# holden pants



## Guest (Dec 12, 2008)

looks a little too tight for my taste, let us know how they are on the mountain!


----------



## bakesale (Nov 28, 2008)

looks good!


----------



## Guest (Dec 12, 2008)

how much are those?? cheaper than thunders?


----------



## bakesale (Nov 28, 2008)

my holden pants.


----------



## jmacphee9 (Nov 11, 2008)

Sick-Gnar said:


> how much are those?? cheaper than thunders?


retail is 370$ i think, i paid 150. i got in discussion with an ebay seller too see if they had a size and color, and all they had in med was grey. i waited for the auction to end and no one made the reserve. i told her i could spend 150$ because its my xmas present and its all im allowed to spend. she said she could do that, and thats how it all worked...



CLIFTON 757 said:


> looks a little too tight for my taste, let us know how they are on the mountain!


i like how they arent too tight like skinny emo tight, im hoping they will be great on the mt. they have all the tech in the world lol..c_change is supposed to be just as good if not better then goretex..


----------



## Guest (Dec 12, 2008)

jmacphee9 said:


> retail is 370$ i think, i paid 150. i got in discussion with an ebay seller too see if they had a size and color, and all they had in med was grey. i waited for the auction to end and no one made the reserve. i told her i could spend 150$ because its my xmas present and its all im allowed to spend. she said she could do that, and thats how it all worked...
> 
> 
> i like how they arent too tight like skinny emo tight, im hoping they will be great on the mt. they have all the tech in the world lol..c_change is supposed to be just as good if not better then goretex..


nice.


i rock nomis cargos on the mountain which are huge, but if im just hitting a little rail sess i rock girls jeans. 

they make me buttery like sexton.

haha


----------



## jmacphee9 (Nov 11, 2008)

Sick-Gnar said:


> nice.
> 
> 
> i rock nomis cargos on the mountain which are huge, but if im just hitting a little rail sess i rock girls jeans.
> ...


sexton is sick, hes my favorite rider...for backyard seshs i wear my skinnys jeans...


----------



## Guest (Dec 13, 2008)

would never wear anything like this....again imo


----------



## Guest (Dec 13, 2008)

jmacphee9 said:


> sexton is sick, hes my favorite rider...for backyard seshs i wear my skinnys jeans...


WORD IS BOND!!!!!!!

sexton smashes alot of kids on rails, hes a beast the only one i can think of thats better on a consistent bases would be goontown. but that kids a robot i swear to god. 

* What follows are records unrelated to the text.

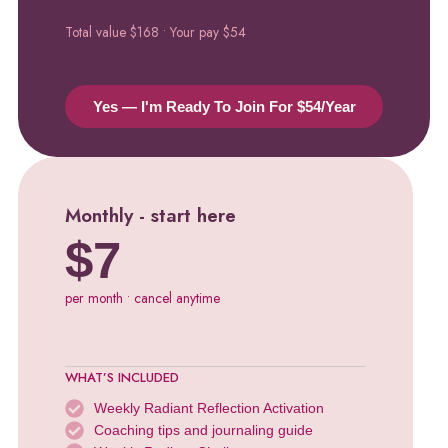
Total value $168 • Your pay $54
Yes — I'm Ready To Join For $54/year
Monthly - start here
$7
per month • cancel anytime
WHAT’S INCLUDED
Weekly Radiant Reflection Activation
Coaching tips and journaling guide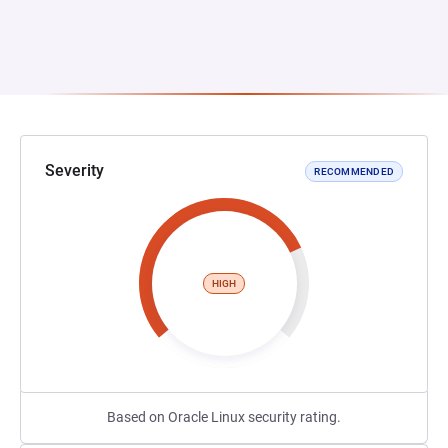
Severity
RECOMMENDED
HIGH
Based on Oracle Linux security rating.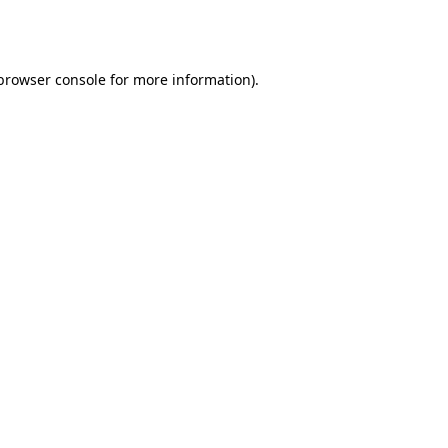
browser console
for more information).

good thing he reps the big bad nasty CO!!!!

WOOT WOOT!!!


----------



## jmacphee9 (Nov 11, 2008)

i dont know if other holden equipment is as solid as this, but this is honestly the BEST snowboarding product i have ever purchased in my life. these pants are unbelievably comfy, and i cant believe how warm they are when they are just a shell! c_change is the shitt, it keeps you perfectly comfortable at all times. the tightness of the pants isnt restricting at all btw, like literally 0% restriction. even i was expecting a little pull when i stretched out, but nope.


----------



## bakesale (Nov 28, 2008)

I'm glad you like them. To make whats makes my Holden gear so special is not just how different it looks but the small details. How the pants are comfy enough to wear with just underwear and no base layer (if its not too cold) how the zippers have leather toggles on them, the metal clasp on the waist like a dress pant, how they finish off the buttons so well, how incredibly comfortable it is. 

They are small things that only the person wearing them is going to notice. Holden is great product fo sho.


----------



## jmacphee9 (Nov 11, 2008)

bakesale said:


> I'm glad you like them. To make whats makes my Holden gear so special is not just how different it looks but the small details. How the pants are comfy enough to wear with just underwear and no base layer (if its not too cold) how the zippers have leather toggles on them, the metal clasp on the waist like a dress pant, how they finish off the buttons so well, how incredibly comfortable it is.
> 
> They are small things that only the person wearing them is going to notice. Holden is great product fo sho.


for sure, thanks for all the help before i bought em bakesale


----------